» Work to be completed
Show all lines from the material that carry the word "overview".

» Recorded information
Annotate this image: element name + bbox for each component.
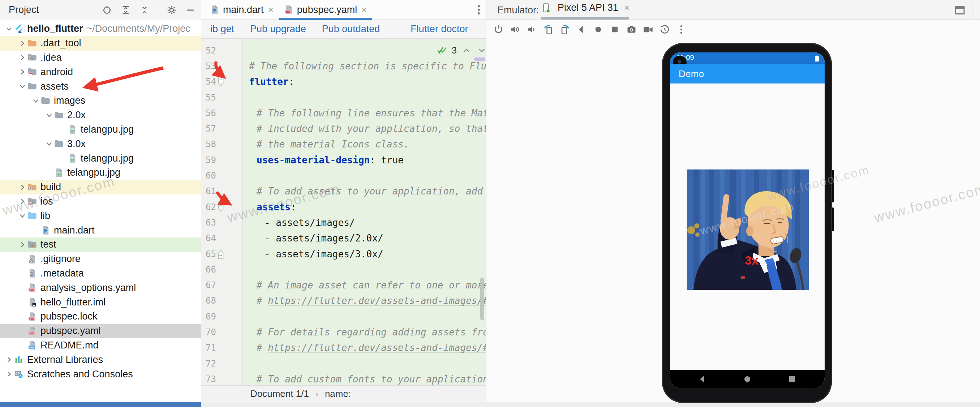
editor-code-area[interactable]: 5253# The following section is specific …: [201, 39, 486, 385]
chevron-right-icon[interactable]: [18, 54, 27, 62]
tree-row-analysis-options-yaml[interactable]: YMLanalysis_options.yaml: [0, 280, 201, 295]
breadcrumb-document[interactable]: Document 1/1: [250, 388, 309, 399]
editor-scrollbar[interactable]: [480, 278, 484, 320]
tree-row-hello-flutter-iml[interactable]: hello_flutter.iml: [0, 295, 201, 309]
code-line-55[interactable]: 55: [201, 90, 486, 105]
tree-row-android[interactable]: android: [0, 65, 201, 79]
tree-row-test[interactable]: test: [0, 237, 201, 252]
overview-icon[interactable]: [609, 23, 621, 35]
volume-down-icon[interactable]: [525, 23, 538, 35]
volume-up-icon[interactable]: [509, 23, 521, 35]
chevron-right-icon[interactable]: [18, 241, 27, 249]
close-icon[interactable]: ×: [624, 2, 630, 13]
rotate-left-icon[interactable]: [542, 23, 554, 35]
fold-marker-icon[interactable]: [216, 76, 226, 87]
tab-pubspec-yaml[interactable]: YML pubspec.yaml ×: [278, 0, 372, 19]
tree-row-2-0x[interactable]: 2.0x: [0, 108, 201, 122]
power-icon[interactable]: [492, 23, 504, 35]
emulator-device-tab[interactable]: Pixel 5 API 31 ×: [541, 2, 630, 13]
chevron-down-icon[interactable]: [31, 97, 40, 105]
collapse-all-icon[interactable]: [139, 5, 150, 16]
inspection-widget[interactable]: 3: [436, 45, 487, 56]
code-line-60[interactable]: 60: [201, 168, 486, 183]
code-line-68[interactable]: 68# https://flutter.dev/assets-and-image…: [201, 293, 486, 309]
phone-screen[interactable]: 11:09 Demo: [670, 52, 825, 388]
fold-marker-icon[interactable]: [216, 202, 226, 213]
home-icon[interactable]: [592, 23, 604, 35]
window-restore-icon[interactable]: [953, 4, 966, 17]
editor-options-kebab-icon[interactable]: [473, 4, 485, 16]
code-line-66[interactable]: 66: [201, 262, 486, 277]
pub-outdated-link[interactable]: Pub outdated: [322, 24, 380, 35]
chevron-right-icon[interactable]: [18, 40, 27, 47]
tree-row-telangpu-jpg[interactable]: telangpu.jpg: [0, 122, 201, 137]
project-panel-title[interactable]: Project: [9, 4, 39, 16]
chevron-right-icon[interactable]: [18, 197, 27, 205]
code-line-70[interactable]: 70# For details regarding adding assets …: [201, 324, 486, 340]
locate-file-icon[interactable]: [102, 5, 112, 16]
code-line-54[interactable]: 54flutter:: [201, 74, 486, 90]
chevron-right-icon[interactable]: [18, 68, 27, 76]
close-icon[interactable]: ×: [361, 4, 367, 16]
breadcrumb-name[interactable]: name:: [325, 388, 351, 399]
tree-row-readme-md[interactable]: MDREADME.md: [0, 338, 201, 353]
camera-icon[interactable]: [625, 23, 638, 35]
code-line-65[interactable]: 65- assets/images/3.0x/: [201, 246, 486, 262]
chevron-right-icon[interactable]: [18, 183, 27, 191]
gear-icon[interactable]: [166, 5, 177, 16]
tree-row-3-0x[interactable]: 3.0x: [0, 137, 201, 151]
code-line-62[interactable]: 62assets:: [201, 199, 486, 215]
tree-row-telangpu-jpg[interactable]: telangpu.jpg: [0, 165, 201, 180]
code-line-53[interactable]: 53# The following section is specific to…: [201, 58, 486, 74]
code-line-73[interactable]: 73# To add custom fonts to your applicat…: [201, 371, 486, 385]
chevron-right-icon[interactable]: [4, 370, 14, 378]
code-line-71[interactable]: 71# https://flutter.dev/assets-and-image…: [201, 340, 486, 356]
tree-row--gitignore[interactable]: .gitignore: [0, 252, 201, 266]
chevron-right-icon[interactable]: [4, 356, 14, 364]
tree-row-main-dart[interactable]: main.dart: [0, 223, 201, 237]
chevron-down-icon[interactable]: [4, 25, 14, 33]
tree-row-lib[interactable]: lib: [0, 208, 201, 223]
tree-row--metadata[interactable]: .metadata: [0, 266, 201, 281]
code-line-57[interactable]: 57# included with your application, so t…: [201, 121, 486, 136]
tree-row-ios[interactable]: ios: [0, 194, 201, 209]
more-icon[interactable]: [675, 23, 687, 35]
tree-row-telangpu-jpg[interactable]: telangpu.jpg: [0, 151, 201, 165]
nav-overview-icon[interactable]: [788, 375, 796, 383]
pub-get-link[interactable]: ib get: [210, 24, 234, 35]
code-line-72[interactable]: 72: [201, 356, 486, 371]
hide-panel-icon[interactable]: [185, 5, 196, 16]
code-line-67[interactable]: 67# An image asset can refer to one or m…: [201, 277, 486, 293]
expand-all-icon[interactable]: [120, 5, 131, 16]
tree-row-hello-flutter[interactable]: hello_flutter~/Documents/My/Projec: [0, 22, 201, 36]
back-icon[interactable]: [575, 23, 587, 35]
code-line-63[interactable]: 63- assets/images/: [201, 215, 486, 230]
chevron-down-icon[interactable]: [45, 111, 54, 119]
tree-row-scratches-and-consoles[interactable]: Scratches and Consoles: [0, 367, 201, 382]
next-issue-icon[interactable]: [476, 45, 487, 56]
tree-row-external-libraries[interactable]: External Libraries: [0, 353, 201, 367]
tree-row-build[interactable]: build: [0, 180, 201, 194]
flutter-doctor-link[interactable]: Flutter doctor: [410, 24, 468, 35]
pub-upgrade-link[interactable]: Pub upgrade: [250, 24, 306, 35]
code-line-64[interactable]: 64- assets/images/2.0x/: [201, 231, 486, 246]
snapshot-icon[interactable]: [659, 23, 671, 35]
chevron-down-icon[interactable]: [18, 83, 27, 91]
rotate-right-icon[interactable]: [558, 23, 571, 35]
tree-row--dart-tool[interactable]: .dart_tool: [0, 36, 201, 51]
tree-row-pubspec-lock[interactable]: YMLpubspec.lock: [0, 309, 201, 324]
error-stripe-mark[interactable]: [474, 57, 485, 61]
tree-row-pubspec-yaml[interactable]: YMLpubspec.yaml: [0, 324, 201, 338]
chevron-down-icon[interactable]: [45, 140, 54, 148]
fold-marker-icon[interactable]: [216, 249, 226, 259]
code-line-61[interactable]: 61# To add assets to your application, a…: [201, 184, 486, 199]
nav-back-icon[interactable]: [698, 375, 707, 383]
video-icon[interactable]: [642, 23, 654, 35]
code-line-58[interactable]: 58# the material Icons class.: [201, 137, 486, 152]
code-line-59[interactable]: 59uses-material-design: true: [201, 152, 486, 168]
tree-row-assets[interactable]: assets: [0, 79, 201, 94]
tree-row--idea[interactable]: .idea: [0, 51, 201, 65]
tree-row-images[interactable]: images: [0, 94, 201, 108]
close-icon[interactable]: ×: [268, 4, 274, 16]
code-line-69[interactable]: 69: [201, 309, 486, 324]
--
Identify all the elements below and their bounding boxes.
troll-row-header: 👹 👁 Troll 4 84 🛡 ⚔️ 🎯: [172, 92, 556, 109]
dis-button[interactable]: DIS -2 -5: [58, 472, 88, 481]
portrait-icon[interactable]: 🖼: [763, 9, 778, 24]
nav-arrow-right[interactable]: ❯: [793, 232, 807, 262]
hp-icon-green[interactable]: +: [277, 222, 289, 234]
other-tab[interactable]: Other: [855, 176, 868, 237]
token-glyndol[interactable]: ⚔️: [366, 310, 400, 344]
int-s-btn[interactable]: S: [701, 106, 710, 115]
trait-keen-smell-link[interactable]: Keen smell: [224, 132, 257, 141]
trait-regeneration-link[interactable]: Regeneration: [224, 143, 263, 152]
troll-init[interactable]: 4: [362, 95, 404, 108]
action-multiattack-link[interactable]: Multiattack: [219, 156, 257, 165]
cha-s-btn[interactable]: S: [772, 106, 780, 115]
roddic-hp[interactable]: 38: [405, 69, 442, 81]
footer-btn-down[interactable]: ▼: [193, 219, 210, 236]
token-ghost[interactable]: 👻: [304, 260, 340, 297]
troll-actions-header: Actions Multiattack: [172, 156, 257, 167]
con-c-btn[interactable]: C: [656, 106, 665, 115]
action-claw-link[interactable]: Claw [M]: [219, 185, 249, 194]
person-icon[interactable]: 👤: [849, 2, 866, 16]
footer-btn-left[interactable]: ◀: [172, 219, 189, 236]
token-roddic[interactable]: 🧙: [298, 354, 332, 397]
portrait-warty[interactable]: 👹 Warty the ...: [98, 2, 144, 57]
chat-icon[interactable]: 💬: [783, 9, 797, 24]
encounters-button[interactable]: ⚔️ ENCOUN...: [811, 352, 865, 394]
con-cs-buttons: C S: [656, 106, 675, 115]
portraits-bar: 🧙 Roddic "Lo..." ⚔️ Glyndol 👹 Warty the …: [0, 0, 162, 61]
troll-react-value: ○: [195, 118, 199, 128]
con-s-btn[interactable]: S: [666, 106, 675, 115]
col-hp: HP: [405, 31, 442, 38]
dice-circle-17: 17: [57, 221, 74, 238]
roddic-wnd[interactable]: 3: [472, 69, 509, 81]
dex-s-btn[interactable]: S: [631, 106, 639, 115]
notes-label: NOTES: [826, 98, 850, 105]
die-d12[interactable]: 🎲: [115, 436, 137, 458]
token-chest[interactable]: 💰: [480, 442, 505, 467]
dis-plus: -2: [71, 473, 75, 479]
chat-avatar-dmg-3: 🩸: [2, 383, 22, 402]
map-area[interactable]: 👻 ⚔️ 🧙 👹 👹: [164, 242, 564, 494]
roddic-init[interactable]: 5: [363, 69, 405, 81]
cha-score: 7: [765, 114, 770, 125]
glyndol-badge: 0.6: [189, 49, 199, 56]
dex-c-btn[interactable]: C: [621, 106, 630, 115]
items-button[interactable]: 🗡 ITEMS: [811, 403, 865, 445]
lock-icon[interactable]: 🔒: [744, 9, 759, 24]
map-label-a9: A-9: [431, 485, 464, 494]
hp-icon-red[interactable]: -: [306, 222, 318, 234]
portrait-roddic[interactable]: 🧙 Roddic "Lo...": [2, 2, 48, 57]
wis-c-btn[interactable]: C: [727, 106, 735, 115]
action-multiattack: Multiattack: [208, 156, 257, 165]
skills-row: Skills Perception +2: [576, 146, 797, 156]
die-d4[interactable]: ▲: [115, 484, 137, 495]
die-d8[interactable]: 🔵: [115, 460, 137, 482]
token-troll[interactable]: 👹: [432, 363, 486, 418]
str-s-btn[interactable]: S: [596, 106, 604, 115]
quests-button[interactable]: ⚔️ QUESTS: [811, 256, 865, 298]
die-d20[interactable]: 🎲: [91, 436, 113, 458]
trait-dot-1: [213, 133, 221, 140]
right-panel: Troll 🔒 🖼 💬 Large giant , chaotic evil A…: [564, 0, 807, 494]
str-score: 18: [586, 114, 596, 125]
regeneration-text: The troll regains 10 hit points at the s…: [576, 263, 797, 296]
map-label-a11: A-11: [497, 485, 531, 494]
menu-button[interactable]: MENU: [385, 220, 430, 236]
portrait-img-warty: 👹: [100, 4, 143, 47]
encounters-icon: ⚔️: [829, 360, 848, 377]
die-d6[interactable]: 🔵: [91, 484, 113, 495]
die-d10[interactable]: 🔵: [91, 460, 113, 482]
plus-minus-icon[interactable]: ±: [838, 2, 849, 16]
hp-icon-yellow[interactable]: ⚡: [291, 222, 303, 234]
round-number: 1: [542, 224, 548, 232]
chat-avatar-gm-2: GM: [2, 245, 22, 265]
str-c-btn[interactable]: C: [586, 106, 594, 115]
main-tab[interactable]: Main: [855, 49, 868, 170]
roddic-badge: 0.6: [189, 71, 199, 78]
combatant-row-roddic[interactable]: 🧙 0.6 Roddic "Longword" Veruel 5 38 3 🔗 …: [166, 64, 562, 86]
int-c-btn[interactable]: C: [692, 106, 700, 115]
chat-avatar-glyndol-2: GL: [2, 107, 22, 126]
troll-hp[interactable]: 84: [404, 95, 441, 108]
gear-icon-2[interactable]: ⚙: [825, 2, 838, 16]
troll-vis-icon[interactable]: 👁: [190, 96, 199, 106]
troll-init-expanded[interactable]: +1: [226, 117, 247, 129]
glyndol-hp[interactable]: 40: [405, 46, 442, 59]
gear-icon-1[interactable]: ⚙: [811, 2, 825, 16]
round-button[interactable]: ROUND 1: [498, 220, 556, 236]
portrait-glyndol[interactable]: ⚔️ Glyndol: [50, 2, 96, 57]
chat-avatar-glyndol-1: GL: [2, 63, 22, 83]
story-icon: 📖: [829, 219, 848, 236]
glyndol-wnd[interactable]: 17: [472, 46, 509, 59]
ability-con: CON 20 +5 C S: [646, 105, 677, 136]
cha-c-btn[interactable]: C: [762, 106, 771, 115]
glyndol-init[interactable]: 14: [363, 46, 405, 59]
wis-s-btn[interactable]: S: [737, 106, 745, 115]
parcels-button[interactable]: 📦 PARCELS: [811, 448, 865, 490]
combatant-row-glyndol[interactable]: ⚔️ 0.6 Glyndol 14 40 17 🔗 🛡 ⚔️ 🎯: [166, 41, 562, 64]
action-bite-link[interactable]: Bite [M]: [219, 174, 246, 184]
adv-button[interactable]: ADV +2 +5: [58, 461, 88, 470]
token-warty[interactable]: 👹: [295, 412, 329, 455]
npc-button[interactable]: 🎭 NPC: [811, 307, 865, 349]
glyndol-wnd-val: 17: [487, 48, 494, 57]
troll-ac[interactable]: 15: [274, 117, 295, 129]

» Answer section
overview-icon[interactable]: [609, 23, 621, 35]
nav-overview-icon[interactable]: [788, 375, 796, 383]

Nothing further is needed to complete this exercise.